RSI Europe, a Lithuanian drone manufacturer in Vilnius, signed a memorandum of understanding with Ukraine's The Fourth Law at Eurosatory on 18 June 2026 to build drones in Lithuania under the Build with Ukraine framework 1. The Fourth Law supplies the artificial-intelligence, computer-vision and manufacturing know-how; Ukrainian citizens are given priority for the production jobs. RSI is already delivering 9,500 Shpak FPV first-person-view drones to an undisclosed NATO buyer.
The deal advances a corridor that opened when Fire Point broke ground on a Danish plant and Kyiv announced ten EU export offices . Ukraine's Fire Point is scaling FP-1 output to more than 100 a day at Denmark's Skrydstrup airbase, set against the roughly 4 million drones Ukraine builds at home each year. The volume travelling abroad is small by that measure, which is not the point of the move.

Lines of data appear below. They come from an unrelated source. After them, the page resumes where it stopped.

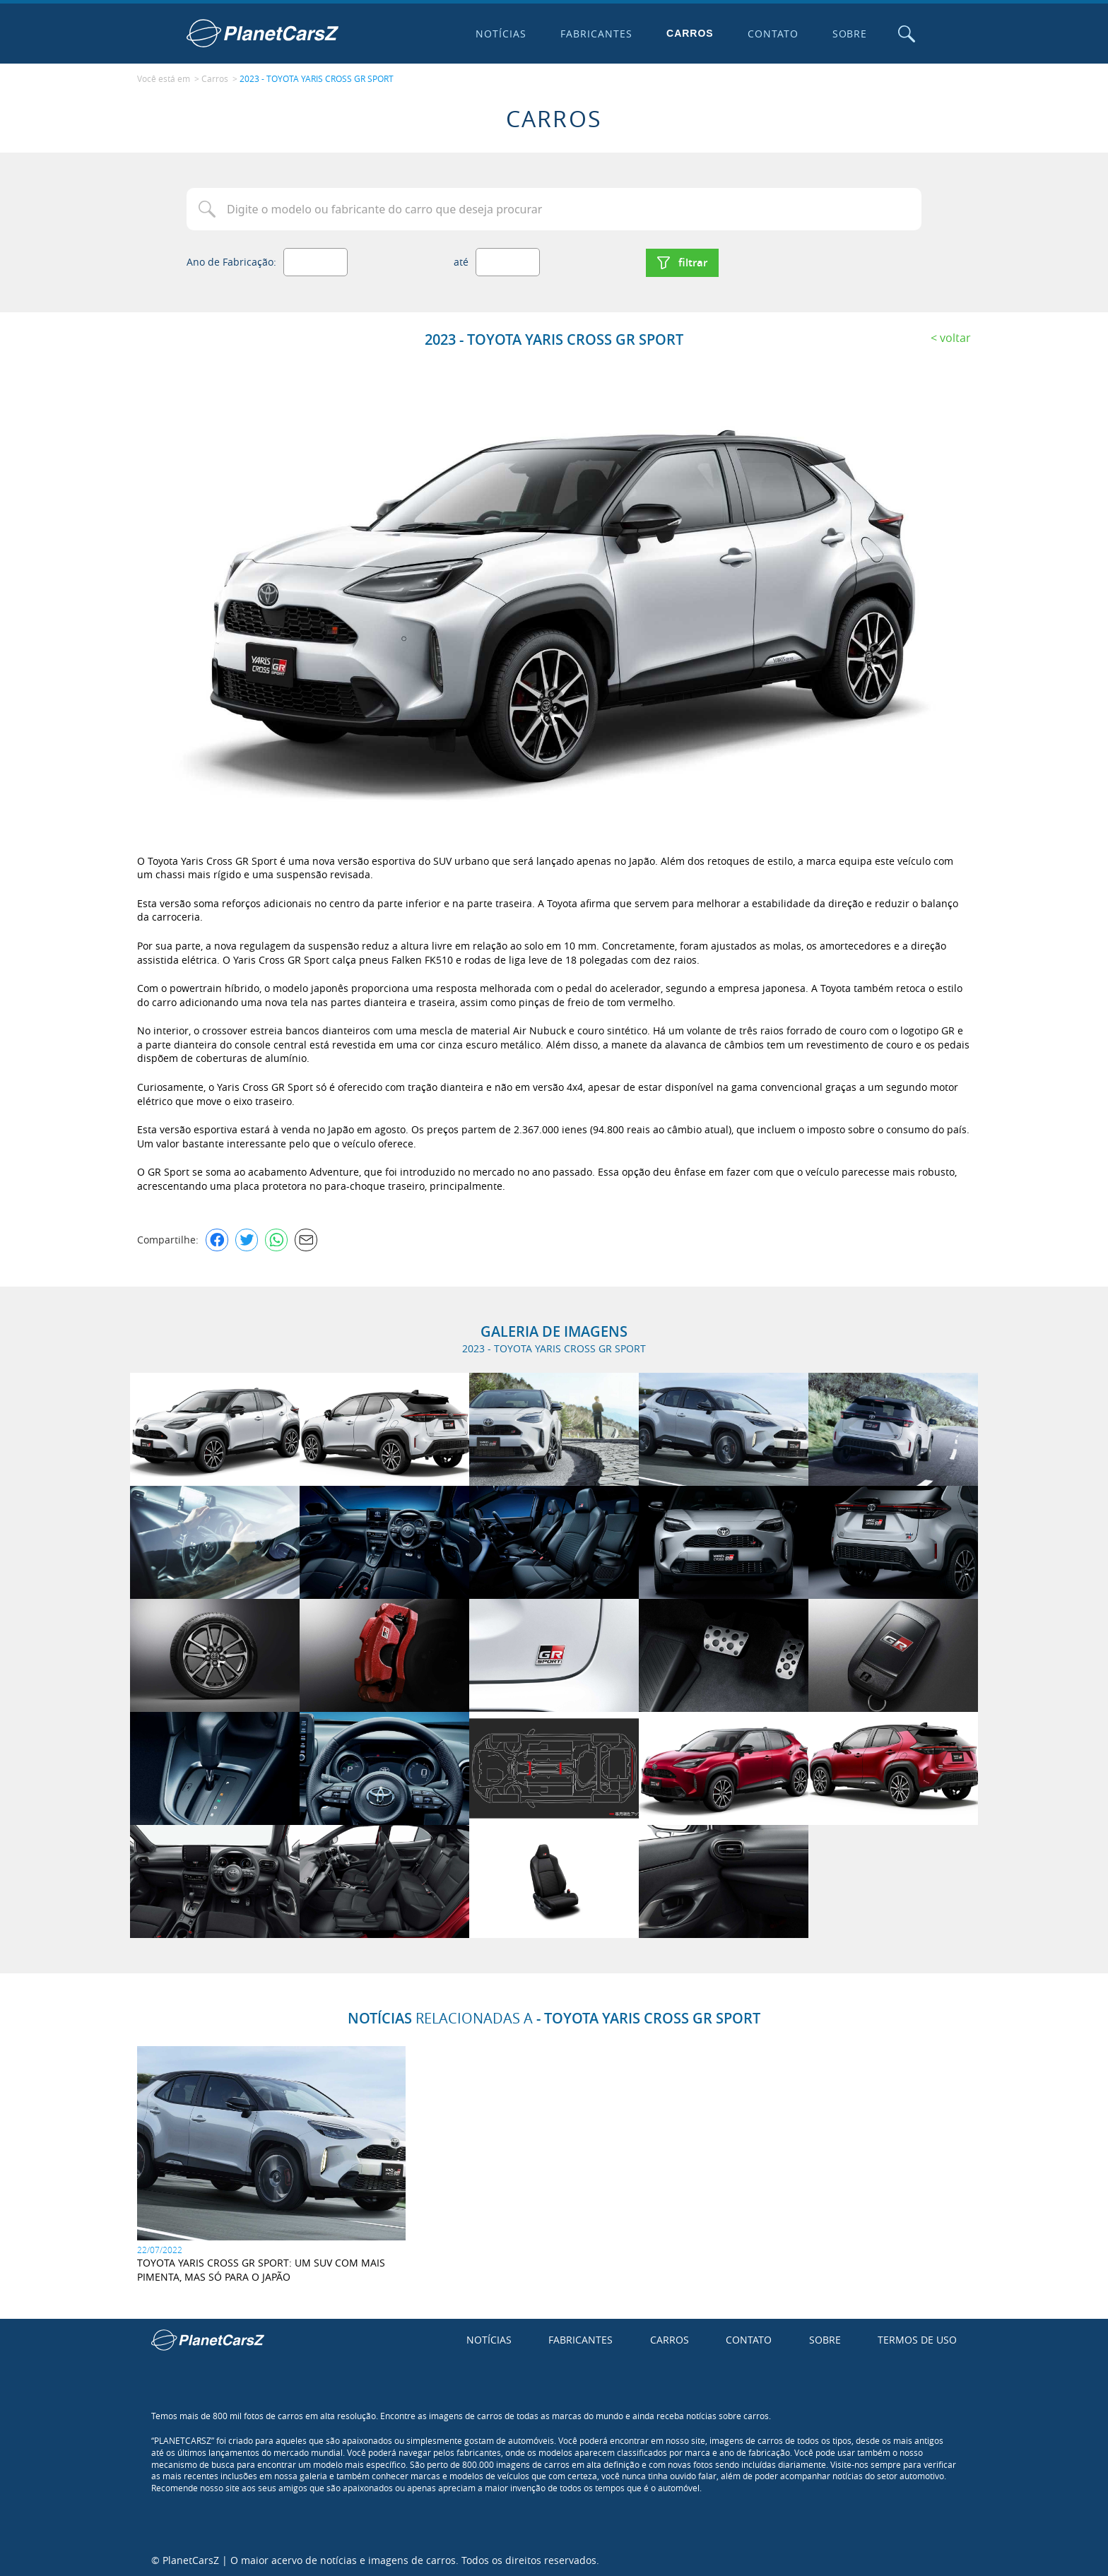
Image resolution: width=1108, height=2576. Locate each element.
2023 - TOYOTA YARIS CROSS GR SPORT (317, 78)
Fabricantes (596, 33)
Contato (771, 33)
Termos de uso (917, 2338)
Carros (689, 33)
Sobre (848, 33)
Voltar (955, 335)
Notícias (500, 33)
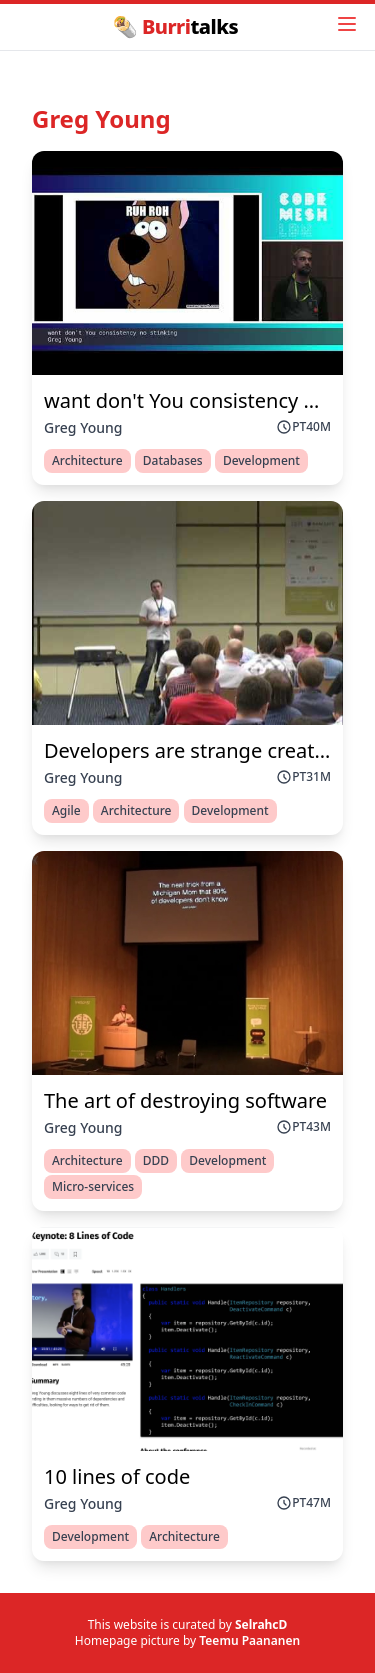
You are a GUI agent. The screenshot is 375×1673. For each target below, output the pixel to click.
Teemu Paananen (249, 1640)
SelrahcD (261, 1624)
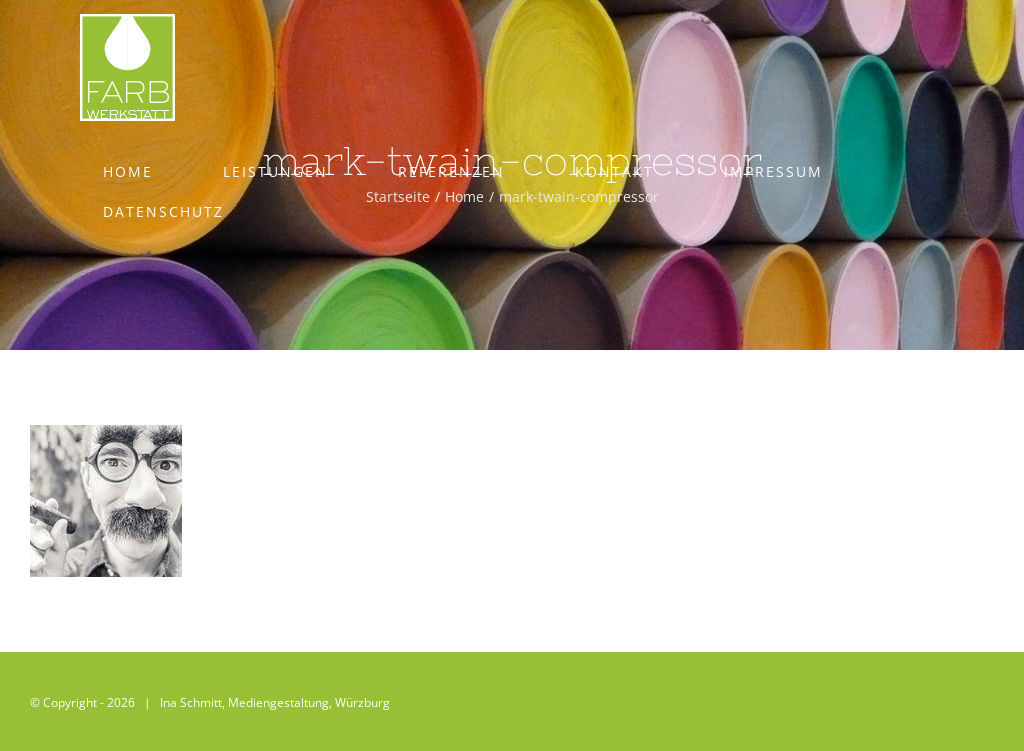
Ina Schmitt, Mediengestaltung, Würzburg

What travels with the production matters more than the throughput. Design know-how and combat-iterated software, refined over three years against Russian drones, now flow into NATO states alongside the airframes. Kyiv's wartime export ban still blocks the hardware, so it sells the harder asset instead, while host states absorb the manufacturing and the political risk of weapons plants on their territory. The export ban has been converted into an industrial-transfer business: Lithuania for assembly, Denmark for propellant and airframes, with Ukraine retaining the intellectual property.